A milhares de quilômetros da aldeia onde Teka mora, na Amazônia, especialistas indígenas e não indígenas têm defendido que, para haver futuro, os não indígenas precisam entender que o conhecimento indígena é ciência. Há poucos meses, fiz um trabalho com alguns deles para o veículo jornalístico Sumaúma. À distância, ouvi uma aula de Francy Baniwa e Justino Rezende, que ressaltavam a necessidade de considerar seus fundamentos filosóficos, científicos e políticos e suas contribuições para a sustentabilidade nestes tempos de emergência climática.
Justino, que é doutor em antropologia social pela Universidade Federal do Amazonas, onde atua como pesquisador, e também foi o assessor e especialista em questões indígenas durante o Sínodo da Amazônia no Vaticano, nos lembra que todos os povos têm capacidade de pensar sobre o mundo, sobre seus territórios, sobre diversidade de vidas.
“Não existe nenhum povo que não consiga fazer essa leitura profunda de sua realidade.

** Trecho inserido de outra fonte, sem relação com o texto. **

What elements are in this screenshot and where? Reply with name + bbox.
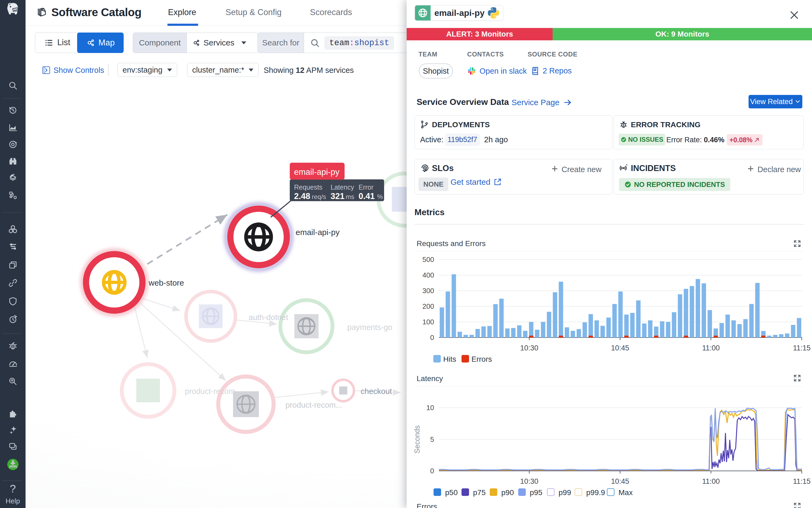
svg-text:11:15: 11:15 [793, 477, 811, 485]
svg-text:2.48: 2.48 [294, 192, 310, 201]
svg-text:0: 0 [430, 467, 434, 475]
svg-text:Latency: Latency [330, 183, 354, 191]
svg-text:auth-dotnet: auth-dotnet [249, 313, 288, 322]
svg-text:email-api-py: email-api-py [294, 167, 340, 177]
svg-text:%: % [377, 193, 383, 200]
svg-text:Error: Error [359, 183, 374, 191]
svg-text:email-api-py: email-api-py [296, 228, 340, 237]
svg-text:ms: ms [346, 193, 354, 200]
svg-text:10:45: 10:45 [611, 477, 629, 485]
svg-text:10: 10 [426, 404, 434, 412]
svg-text:checkout: checkout [361, 387, 392, 395]
svg-text:Seconds: Seconds [413, 425, 421, 454]
svg-text:0.41: 0.41 [359, 192, 375, 201]
svg-text:web-store: web-store [148, 278, 184, 287]
svg-text:payments-go: payments-go [347, 323, 393, 332]
svg-text:11:00: 11:00 [702, 477, 720, 485]
svg-text:req/s: req/s [312, 193, 326, 200]
svg-text:product-recom...: product-recom... [185, 387, 242, 395]
svg-text:5: 5 [430, 435, 434, 443]
svg-text:321: 321 [330, 192, 345, 201]
svg-text:product-recom...: product-recom... [285, 401, 342, 409]
svg-text:10:30: 10:30 [520, 477, 538, 485]
svg-text:Requests: Requests [294, 183, 322, 191]
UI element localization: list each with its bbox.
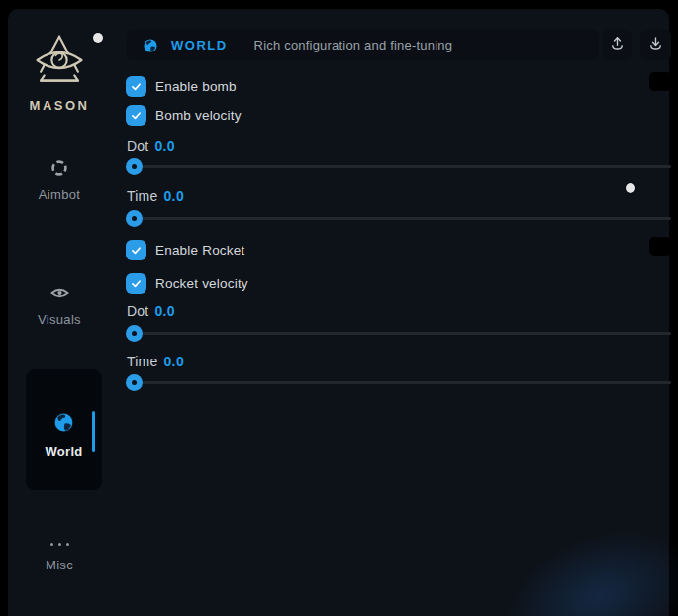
- enable-rocket-checkbox[interactable]: [126, 240, 146, 260]
- sidebar-item-visuals[interactable]: Visuals: [16, 284, 103, 327]
- screen: MASON Aimbot Visuals: [0, 0, 678, 616]
- time-slider-track[interactable]: [126, 381, 671, 384]
- slider-value: 0.0: [163, 188, 184, 204]
- checkbox-label: Rocket velocity: [155, 276, 248, 291]
- app-window: MASON Aimbot Visuals: [8, 9, 669, 616]
- time-slider-thumb[interactable]: [126, 210, 143, 227]
- globe-icon: [143, 38, 158, 53]
- logo: MASON: [8, 33, 111, 113]
- sidebar-item-label: Aimbot: [39, 187, 80, 202]
- slider-value: 0.0: [154, 138, 175, 154]
- upload-icon: [609, 35, 626, 55]
- sidebar-item-label: World: [45, 444, 82, 459]
- sidebar-item-misc[interactable]: Misc: [16, 536, 103, 572]
- sidebar-item-label: Misc: [46, 558, 73, 572]
- bomb-velocity-checkbox[interactable]: [126, 105, 146, 126]
- selected-indicator: [92, 411, 95, 452]
- enable-bomb-checkbox[interactable]: [126, 76, 146, 97]
- slider-label-time: Time0.0: [127, 354, 184, 369]
- corner-glow: [451, 477, 678, 616]
- checkbox-row-enable-rocket: Enable Rocket: [126, 240, 244, 260]
- checkbox-label: Bomb velocity: [155, 108, 242, 123]
- check-icon: [130, 244, 143, 257]
- page-header: WORLD Rich configuration and fine-tuning: [127, 30, 599, 60]
- slider-value: 0.0: [154, 303, 175, 319]
- check-icon: [130, 109, 143, 122]
- download-button[interactable]: [640, 30, 671, 60]
- slider-name: Dot: [127, 138, 148, 154]
- dot-slider-thumb[interactable]: [126, 325, 143, 342]
- checkbox-row-rocket-velocity: Rocket velocity: [126, 273, 248, 294]
- slider-name: Time: [127, 188, 157, 204]
- slider-label-dot: Dot0.0: [127, 138, 175, 154]
- slider-value: 0.0: [163, 354, 184, 369]
- dot-slider-track[interactable]: [126, 332, 671, 335]
- checkbox-row-enable-bomb: Enable bomb: [126, 76, 237, 97]
- checkbox-row-bomb-velocity: Bomb velocity: [126, 105, 242, 126]
- checkbox-label: Enable Rocket: [155, 243, 244, 257]
- page-title: WORLD: [171, 38, 228, 52]
- download-icon: [647, 35, 664, 55]
- upload-button[interactable]: [602, 30, 632, 60]
- slider-label-time: Time0.0: [127, 188, 184, 204]
- page-subtitle: Rich configuration and fine-tuning: [254, 38, 452, 52]
- time-slider-track[interactable]: [126, 217, 671, 220]
- dot-slider-track[interactable]: [126, 165, 671, 168]
- globe-icon: [52, 411, 75, 438]
- slider-name: Dot: [127, 303, 148, 319]
- dot-slider-thumb[interactable]: [126, 158, 143, 175]
- check-icon: [130, 277, 143, 290]
- slider-label-dot: Dot0.0: [127, 303, 175, 319]
- check-icon: [130, 80, 143, 93]
- eye-icon: [50, 284, 69, 306]
- rocket-velocity-checkbox[interactable]: [126, 273, 146, 294]
- divider: [242, 38, 242, 52]
- checkbox-label: Enable bomb: [155, 79, 237, 94]
- rocket-color-swatch[interactable]: [649, 237, 671, 256]
- time-slider-thumb[interactable]: [126, 374, 143, 391]
- eye-pyramid-icon: [33, 33, 86, 92]
- bomb-color-swatch[interactable]: [649, 72, 671, 91]
- sidebar-item-aimbot[interactable]: Aimbot: [16, 159, 103, 202]
- sidebar-item-label: Visuals: [38, 312, 81, 327]
- ellipsis-icon: [50, 536, 69, 552]
- logo-title: MASON: [30, 98, 90, 113]
- slider-name: Time: [127, 354, 157, 369]
- crosshair-icon: [50, 159, 68, 181]
- sidebar-item-world[interactable]: World: [26, 369, 102, 490]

A antropologia, ou filosofia ocidental grega, chamou isso de cosmologia, cosmovisão, cosmovivência. Então [é] este sentir, [esta] capacidade de enxergar, de saber organizar. Em Tuyuka se diz wedé-iño-tiré, que significa “falar-mostrar-fazer”. Essa é a aplicação da ciência, a aplicação dos conhecimentos que os nossos especialistas vão elaborando a partir da sua compreensão do cosmo, do mundo, dos territórios, do mundo das águas, das florestas, através de diversas práticas de vida”, bem pontuou.
Com Francy Baniwa e seu livro Umbigo do Mundo, recebemos um convite para nos iniciar a outros saberes, outras fórmulas.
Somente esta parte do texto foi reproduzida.